→ TASK
Leaving out all pictures, restate word for word the lines from the one with "Programy radiowe w hotelu ARCADEON(nie w Qu" through the last line of the entries.

[Opening EXERCISE MATERIAL section]

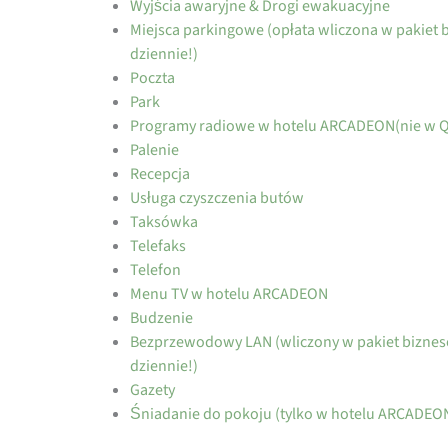
Wyjścia awaryjne & Drogi ewakuacyjne
Miejsca parkingowe (opłata wliczona w pakiet 
dziennie!)
Poczta
Park
Programy radiowe w hotelu ARCADEON(nie w Qu
Palenie
Recepcja
Usługa czyszczenia butów
Taksówka
Telefaks
Telefon
Menu TV w hotelu ARCADEON
Budzenie
Bezprzewodowy LAN (wliczony w pakiet bizneso
dziennie!)
Gazety
Śniadanie do pokoju (tylko w hotelu ARCADEO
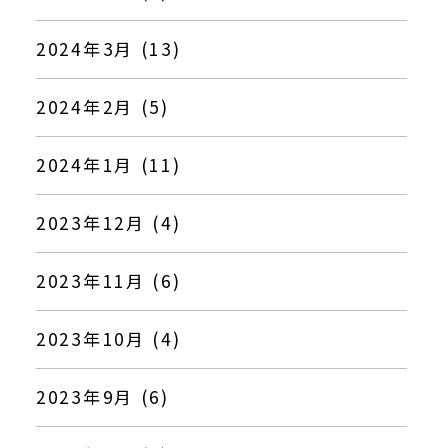
2024年3月 (13)
2024年2月 (5)
2024年1月 (11)
2023年12月 (4)
2023年11月 (6)
2023年10月 (4)
2023年9月 (6)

[Closing EXERCISE MATERIAL section]

→ ANSWER TO THIS PROBLEM
Programy radiowe w hotelu ARCADEON(nie w Qu
Palenie
Recepcja
Usługa czyszczenia butów
Taksówka
Telefaks
Telefon
Menu TV w hotelu ARCADEON
Budzenie
Bezprzewodowy LAN (wliczony w pakiet bizneso
dziennie!)
Gazety
Śniadanie do pokoju (tylko w hotelu ARCADEO
2024年3月 (13)
2024年2月 (5)
2024年1月 (11)
2023年12月 (4)
2023年11月 (6)
2023年10月 (4)
2023年9月 (6)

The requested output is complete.